Stop me if I have already told this story — it is definitely possible since I like it so much…

Sometime after 1963 (the year my brother was born), my mom made a line drawing of her parents and siblings with the title Happiness is… Being together at Christmas. After my brother found it at the lake house in Wisconsin and posted a photo of it on Facebook, my Aunt Ginny said it looked just like a photo she had and surmised that my mom had traced it from the photo. The drawing is too large to have been traced from the photo, but it was definitely the inspiration.

See for yourself…

original photo
Original photo

drawing
Drawing

So this year they are finally all together again for Christmas — the first time since 1972 when Grandpa died. They have a lot of catching up to do.

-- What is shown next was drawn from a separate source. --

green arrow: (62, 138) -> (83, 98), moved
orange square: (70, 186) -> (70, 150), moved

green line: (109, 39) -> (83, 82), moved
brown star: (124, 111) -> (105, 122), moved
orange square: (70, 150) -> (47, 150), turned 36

Remembering BLC and Sister Margaret

It was September 1979 and I  was fresh out of college with no employment other than my job at an all-night “pancake house” as a waitress. Someone who knew someone who knew I was looking for a teaching position told someone at Bartlett Learning Center (now Clare Woods Academy) about me. They called, I interviewed and was hired as a long-term substitute teacher at the school for learning disabled and developmentally disabled youth. The school was housed on the main floor of a Catholic convent run by the Sisters of St. Joseph of the Third Order of St. Francis.

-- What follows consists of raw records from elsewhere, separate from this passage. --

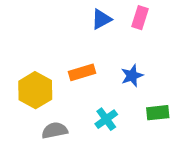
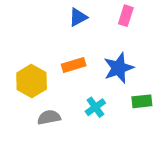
blue triangle: (101, 19) -> (78, 17), moved
blue star: (132, 76) -> (119, 68), size x1.5

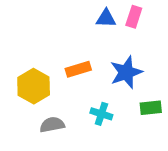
blue triangle: (78, 17) -> (106, 18), moved, turned 30
cyan cross: (95, 107) -> (101, 114), turned -36

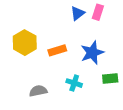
blue triangle: (106, 18) -> (78, 13), turned -40
yellow hexagon: (34, 86) -> (25, 43), moved

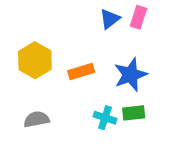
green rectangle: (110, 79) -> (134, 113), moved
gray semicircle: (38, 91) -> (36, 119), moved

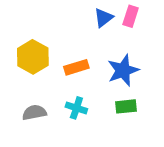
cyan cross: (105, 118) -> (76, 108), moved

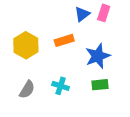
orange rectangle: (76, 67) -> (64, 40), moved
gray semicircle: (34, 112) -> (27, 90), turned 132

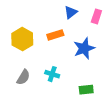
pink rectangle: (104, 13) -> (96, 16), moved
green rectangle: (100, 85) -> (86, 90), moved

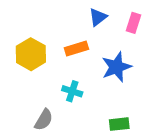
cyan cross: (52, 74) -> (72, 91), moved
gray semicircle: (23, 77) -> (44, 120), moved

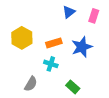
orange rectangle: (76, 48) -> (54, 43), moved
green rectangle: (119, 124) -> (73, 87), moved, turned 48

At that point in my life I did not have a car so I took a bus to the train station, rode the train the few stops from Elgin to Bartlett, then walked to the school. It wasn’t ideal, but it worked for me.

December of that year I moved to my own apartment. Around that same time, Sister Jane, the teacher for whom I was substituting returned to the school. I was kept on because she needed assistance after surgery. She lived in Elgin and my apartment was on the way to the school so she picked me up each morning and dropped me off each afternoon. Later, for some reason, two other sisters, Barbara and Margaret, joined the carpool (although they lived on the east side of Elgin and my apartment was not on the way to Bartlett) and for several months the four of us rode to and from school together each day. Suddenly my closest friends were nuns! I worked with them, commuted with them and even socialized with them.

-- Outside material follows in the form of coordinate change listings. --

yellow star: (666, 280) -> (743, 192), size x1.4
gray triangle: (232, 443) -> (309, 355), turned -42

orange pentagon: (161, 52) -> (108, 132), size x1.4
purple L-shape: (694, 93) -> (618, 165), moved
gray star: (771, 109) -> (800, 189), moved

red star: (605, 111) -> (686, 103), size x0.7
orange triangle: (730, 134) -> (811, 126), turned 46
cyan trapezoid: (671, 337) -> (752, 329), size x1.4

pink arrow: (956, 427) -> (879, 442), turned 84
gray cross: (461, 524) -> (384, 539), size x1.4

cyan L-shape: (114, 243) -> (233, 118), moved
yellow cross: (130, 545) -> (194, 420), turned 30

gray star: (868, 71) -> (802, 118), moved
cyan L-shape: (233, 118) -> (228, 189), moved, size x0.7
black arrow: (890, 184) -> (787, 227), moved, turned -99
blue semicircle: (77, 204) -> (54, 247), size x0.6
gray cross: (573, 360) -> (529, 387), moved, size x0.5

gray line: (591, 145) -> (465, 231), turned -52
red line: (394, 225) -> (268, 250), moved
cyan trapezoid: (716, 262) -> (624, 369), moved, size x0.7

After my parents bought a new car and gave me their old Buick LeSabre and I no longer needed to commute with the sisters we remained friends. In fact one of the other teachers at the school told me she didn’t trust me because I was friends with the sisters (one of whom was the head sister at the time).

Sisters Barbara and Margaret shared an apartment on the east side of Elgin. Sister Jane lived alone. Sister Jane was from a state farther west — Nebraska? One of the Dakotas? I don’t remember where Sister Barbara was from — maybe near Elgin? Sister Margaret was from Elgin, though. I knew that because one day I saw Sister Margaret’s photo among the photos of my mother’s classmates in her high school yearbook. I never told anyone but Sister Margaret that I saw the photo because because she was very secretive about her age.

Sister Margaret taught the younger students when I was at Bartlett Learning Center. She was so patient with them and they loved her. She was funny and kind and caring. I can actually still hear her voice in my head. She had brown short curly hair, twinkly eyes and a ready smile. In fact, the only time I saw her even slightly upset was when I told her that I saw her photograph in my mother’s yearbook.

When I read on Facebook that Sister Margaret died yesterday it brought back a flood of memories about my first two years as a teacher. About how I learned  so much about teaching from all the sisters. Sister Jane taught me classroom management skills, Sister Barbara taught me organizational skills and Sister Margaret probably taught me the most important lessons. She taught, by example how to be kind and patient and caring even when I wanted to scream at the students.

After I moved on from Bartlett Learning Center I kept in touch with the sisters for many years. After a while I lost touch with them but a mutual friend occasionally lets me know some information about these wonderful women.

These past 12 months have been a year of loss for me in so many ways. While I’d not talked to Sister Margaret for years, the world is that much worse because she is no longer in it. But she’s sitting at that table in the cafe in my mind’s picture of Heaven.